What the task requires
Output all the data exactly. Pictures do not belong in the copy.

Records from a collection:
---------------

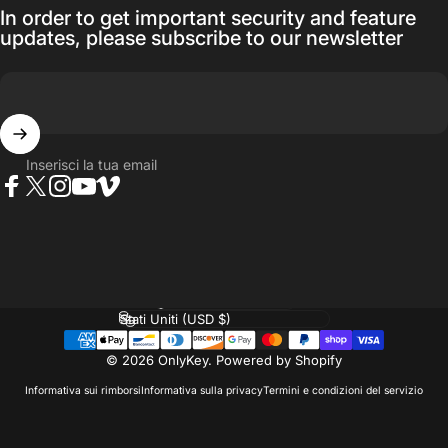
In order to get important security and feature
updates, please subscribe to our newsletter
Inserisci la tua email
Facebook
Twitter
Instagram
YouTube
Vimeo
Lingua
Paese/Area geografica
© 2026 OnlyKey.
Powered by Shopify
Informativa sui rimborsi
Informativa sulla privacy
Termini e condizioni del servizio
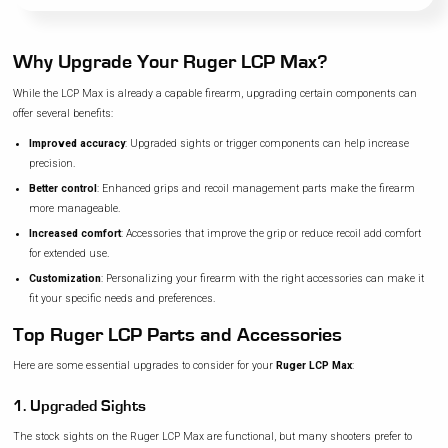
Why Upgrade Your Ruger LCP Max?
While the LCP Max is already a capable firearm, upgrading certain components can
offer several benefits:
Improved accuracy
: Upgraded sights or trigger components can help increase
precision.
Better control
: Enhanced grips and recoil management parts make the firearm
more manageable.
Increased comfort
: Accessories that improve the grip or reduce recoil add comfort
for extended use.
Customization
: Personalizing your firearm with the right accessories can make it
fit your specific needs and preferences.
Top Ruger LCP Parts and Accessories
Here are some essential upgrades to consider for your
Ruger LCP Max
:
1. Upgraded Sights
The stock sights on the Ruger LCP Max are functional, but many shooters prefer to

---------------

Output below
In order to get important security and feature
updates, please subscribe to our newsletter
Inserisci la tua email
Facebook
Twitter
Instagram
YouTube
Vimeo
Lingua
Paese/Area geografica
© 2026 OnlyKey.
Powered by Shopify
Informativa sui rimborsi
Informativa sulla privacy
Termini e condizioni del servizio
Why Upgrade Your Ruger LCP Max?
While the LCP Max is already a capable firearm, upgrading certain components can
offer several benefits:
Improved accuracy
: Upgraded sights or trigger components can help increase
precision.
Better control
: Enhanced grips and recoil management parts make the firearm
more manageable.
Increased comfort
: Accessories that improve the grip or reduce recoil add comfort
for extended use.
Customization
: Personalizing your firearm with the right accessories can make it
fit your specific needs and preferences.
Top Ruger LCP Parts and Accessories
Here are some essential upgrades to consider for your
Ruger LCP Max
:
1. Upgraded Sights
The stock sights on the Ruger LCP Max are functional, but many shooters prefer to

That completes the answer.